## Task statement
For the records below, tally the lines that contain "evidence" and give only that number.

## Material provided
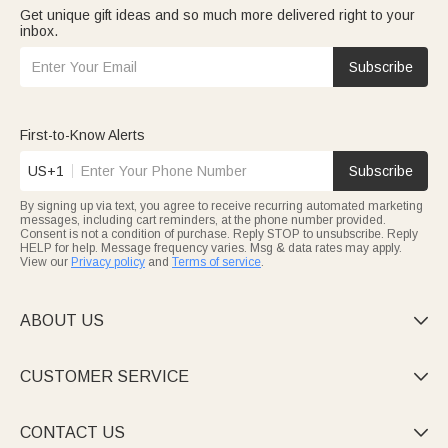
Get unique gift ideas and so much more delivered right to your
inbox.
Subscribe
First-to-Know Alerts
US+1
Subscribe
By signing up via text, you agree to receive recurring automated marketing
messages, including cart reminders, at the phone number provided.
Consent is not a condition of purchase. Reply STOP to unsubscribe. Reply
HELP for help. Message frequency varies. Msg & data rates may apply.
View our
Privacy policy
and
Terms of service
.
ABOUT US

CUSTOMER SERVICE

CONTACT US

==
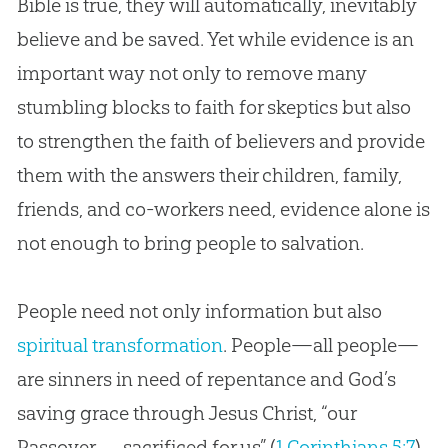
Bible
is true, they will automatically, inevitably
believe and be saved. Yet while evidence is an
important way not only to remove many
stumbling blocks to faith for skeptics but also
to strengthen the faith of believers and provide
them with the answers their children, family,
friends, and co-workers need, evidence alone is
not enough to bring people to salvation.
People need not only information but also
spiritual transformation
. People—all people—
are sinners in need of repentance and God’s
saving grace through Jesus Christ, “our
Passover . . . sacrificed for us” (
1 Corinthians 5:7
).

## Your solution
2